Upon arriving home, I tugged at the ropes holding the tree on top of the van and wrestled the conifer to the ground. After I’d plunked it in a pail of water and leaned it against our garage wall, I raced to the bathroom to tend to my wound.
“Mom,” Lily called from downstairs. “Dad’s here.”
I opened the medicine cabinet and scanned the shelves for the peroxide bottle. What if we’d run out? Ah, there it was. I pressed it to my chest. Thank you, thank you, my brown disinfectant friend!
“Mom.” Lily’s voice sounded sharp. “Do we have to go with him?”
I turned the hot water on and squirted some soap on my wrist, working it into a lather. “Isn’t he taking you shopping?”
“I don’t want to go.”
Carli piped in. “Me neither. I’m tired.”
“Well, go tell him.”
“We already did. He says we have to. Will you go talk to him?”
I hesitated. Was I ready for this? Maybe it would be a good thing to force myself to see him, before the mediation. Perhaps I could spread some holiday cheer, wish him a Merry fucking Christmas.
“Yes,” I called back. I could do this. I shook the water from my wrist and patted it dry with a washcloth. I’d have to continue my disinfecting regimen after I’d spoken with Dick.
Approaching his car, I steeled myself. He rolled down his window, his cheek muscle twitching.
“They don’t want to go with you today,” I said. “They’re tired. We just came back from getting a tree.”
He stared at me. “They can rest at my apartment.”

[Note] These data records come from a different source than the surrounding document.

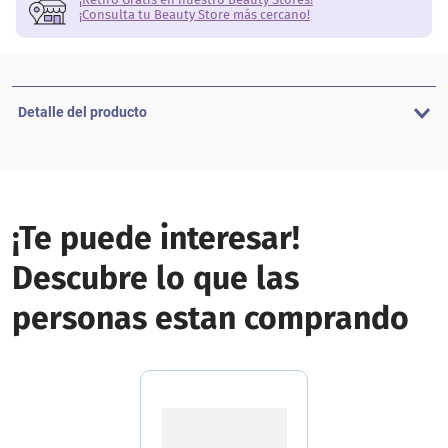
¡Consulta tu Beauty Store más cercano!
Detalle del producto
¡Te puede interesar!
Descubre lo que las
personas estan comprando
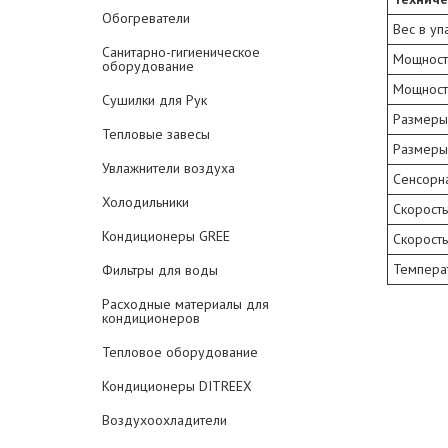
Обогреватели
Вес в уп
Санитарно-гигиеническое
Мощность
оборудование
Мощность
Сушилки для Рук
Размеры 
Тепловые завесы
Размеры 
Увлажнители воздуха
Сенсорна
Холодильники
Скорость
Кондиционеры GREE
Скорость
Температ
Фильтры для воды
Расходные материалы для
кондиционеров
Тепловое оборудование
Кондиционеры DITREEX
Воздухоохладители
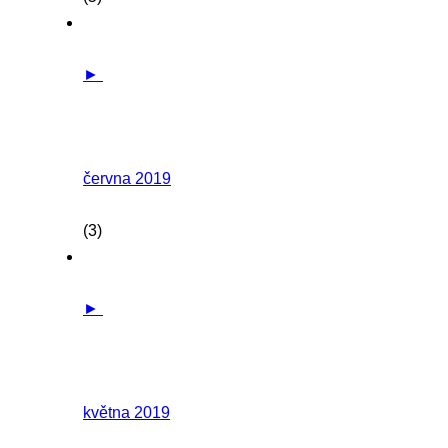
►
června 2019
(3)
►
května 2019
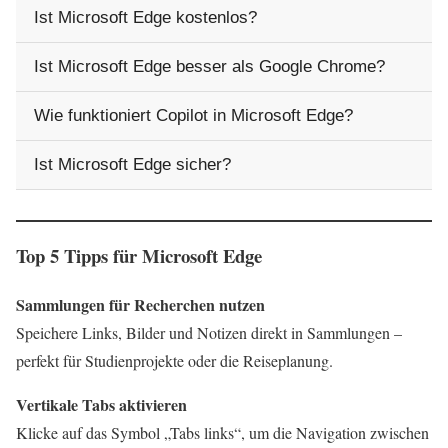
Ist Microsoft Edge kostenlos?
Ist Microsoft Edge besser als Google Chrome?
Wie funktioniert Copilot in Microsoft Edge?
Ist Microsoft Edge sicher?
Top 5 Tipps für Microsoft Edge
Sammlungen für Recherchen nutzen
Speichere Links, Bilder und Notizen direkt in Sammlungen –
perfekt für Studienprojekte oder die Reiseplanung.
Vertikale Tabs aktivieren
Klicke auf das Symbol „Tabs links“, um die Navigation zwischen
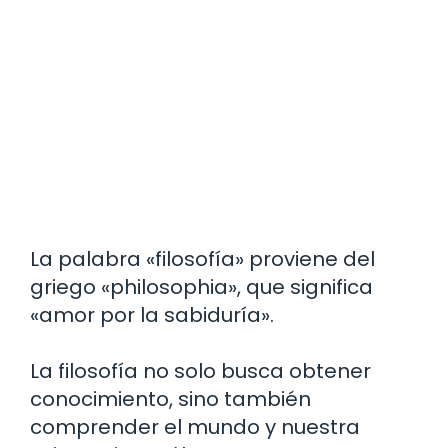
La palabra «filosofía» proviene del
griego «philosophia», que significa
«amor por la sabiduría».
La filosofía no solo busca obtener
conocimiento, sino también
comprender el mundo y nuestra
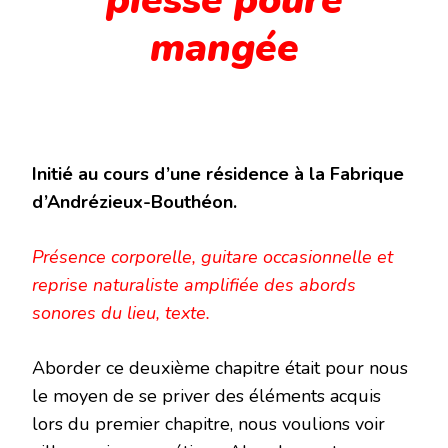
pièsse poure
mangée
Initié au cours d’une résidence à la Fabrique
d’Andrézieux-Bouthéon.
Présence corporelle, guitare occasionnelle et
reprise naturaliste amplifiée des abords
sonores du lieu, texte.
Aborder ce deuxième
chapitre était pour nous
le moyen de se priver des éléments acquis
lors du premier
chapitre, nous voulions voir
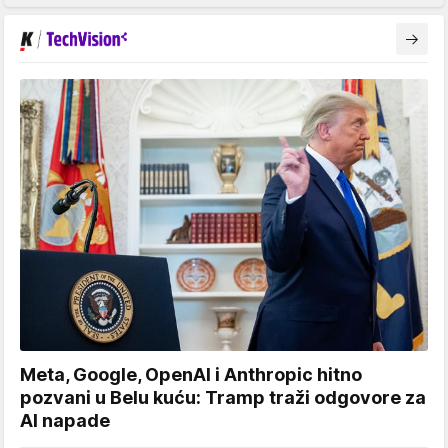
Meta, Google, OpenAI i Anthropic hitno
pozvani u Belu kuću: Tramp traži odgovore za
AI napade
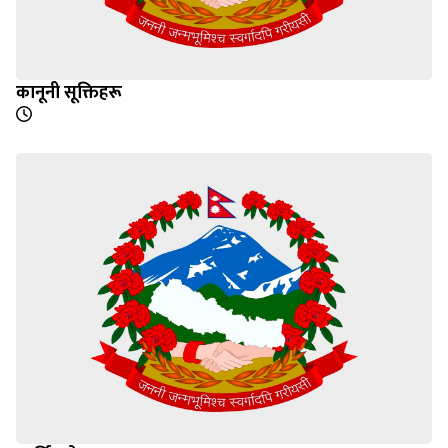
कानूनी सूक्तिहरू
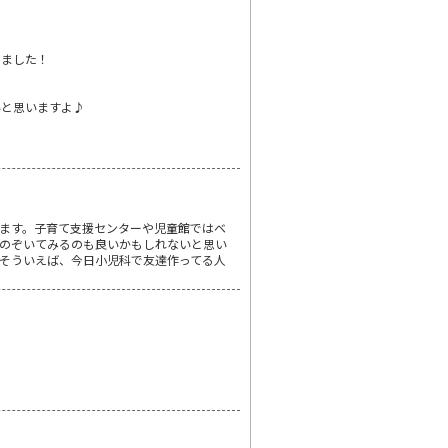
しました！
いと思いますよ♪
ます。子育て支援センターや児童館ではベ
のぞいてみるのも良いかもしれないと思い
そういえば、今日小児科で友達作ってる人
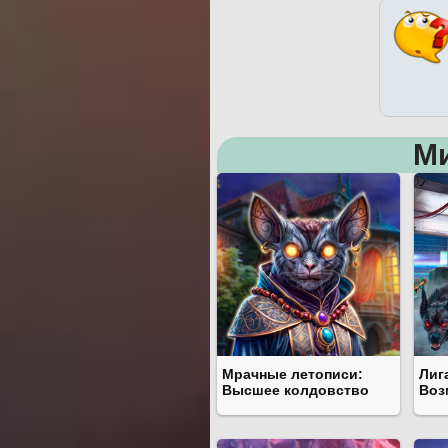
М
Мрачные летописи:
Лиг
Высшее колдовство
Воз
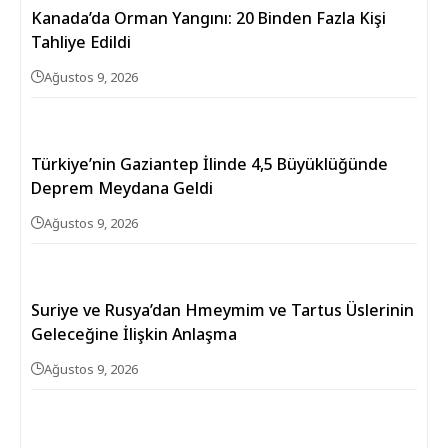
Kanada’da Orman Yangını: 20 Binden Fazla Kişi
Tahliye Edildi
Ağustos 9, 2026
Türkiye’nin Gaziantep İlinde 4,5 Büyüklüğünde
Deprem Meydana Geldi
Ağustos 9, 2026
Suriye ve Rusya’dan Hmeymim ve Tartus Üslerinin
Geleceğine İlişkin Anlaşma
Ağustos 9, 2026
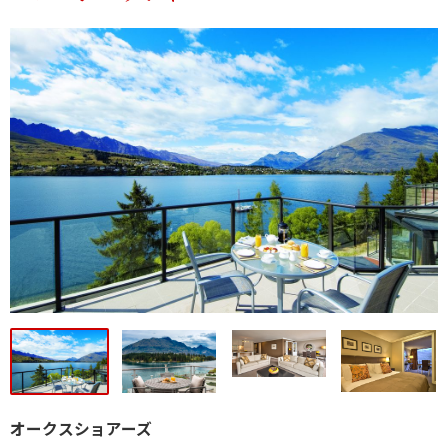
オークスショアーズ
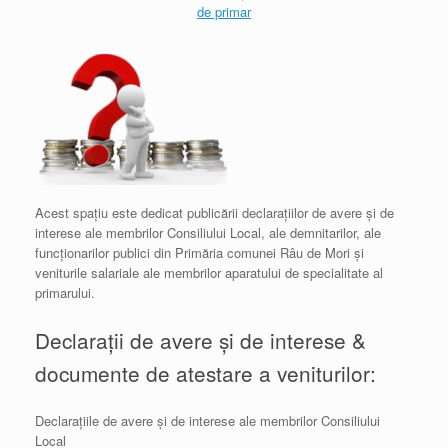
de primar
Acest spațiu este dedicat publicării declarațiilor de avere și de
interese ale membrilor Consiliului Local, ale demnitarilor, ale
funcționarilor publici din Primăria comunei Râu de Mori și
veniturile salariale ale membrilor aparatului de specialitate al
primarului.
Declarații de avere și de interese &
documente de atestare a veniturilor:
Declarațiile de avere și de interese ale membrilor Consiliului
Local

The sound of his voice made me want to leap out of my skin. It scraped my ears like the tines of two forks colliding. The wind lifted my hair and I jabbed it behind my ear. I took a deep breath. The sleeping tigress in me, wanting to protect her young, growled. “They’d rather rest here,” I said. “In their own house.”
The muscle in his cheek twitched again. “The girls have two houses now.”
“But this is their home,” I said. “There’s a big difference. You’re living in a two-bedroom apartment. It’s not the same. You’re not the same,” I added, folding my arms across my chest. The December air was biting, but I was determined not to let him see me shiver.
His lips drew into a thin line. Like a worm. “People change, Chris. You should give it a try. Just remember that the ‘poor Mommy’ role isn’t very becoming.”
I struggled to call forth the image of Hank, who would be flashing me a keep your cool, pumpkin look right about now. “It’s no secret I’ve been in pain, Richard.”
Dick leaned forward. I could smell coffee on his breath. “Well,” he said softly, nastily, “a good mother would be stronger.”
No one was going to criticize my motherhood. I was the only one who could do that. The tigress attacked. I slammed my hand against the side of his car, hard. “You and your goddamned angry face!” I spat out the words. “You look like shit.”
“Have you checked a mirror lately?” His eyes were blazing.
“I just got a CHRISTMAS TREE,” I screeched. “It was muddy!”
I looked over at the house. Lily and Carli were standing in the window. I wondered how much they had seen, or heard. I took a step closer to his car and arranged my thumb and forefinger in the most offensive hand gesture known to a man: the demonstration of length. “You are THIS BIG,” I said, and walked away. Merry fucking Christmas.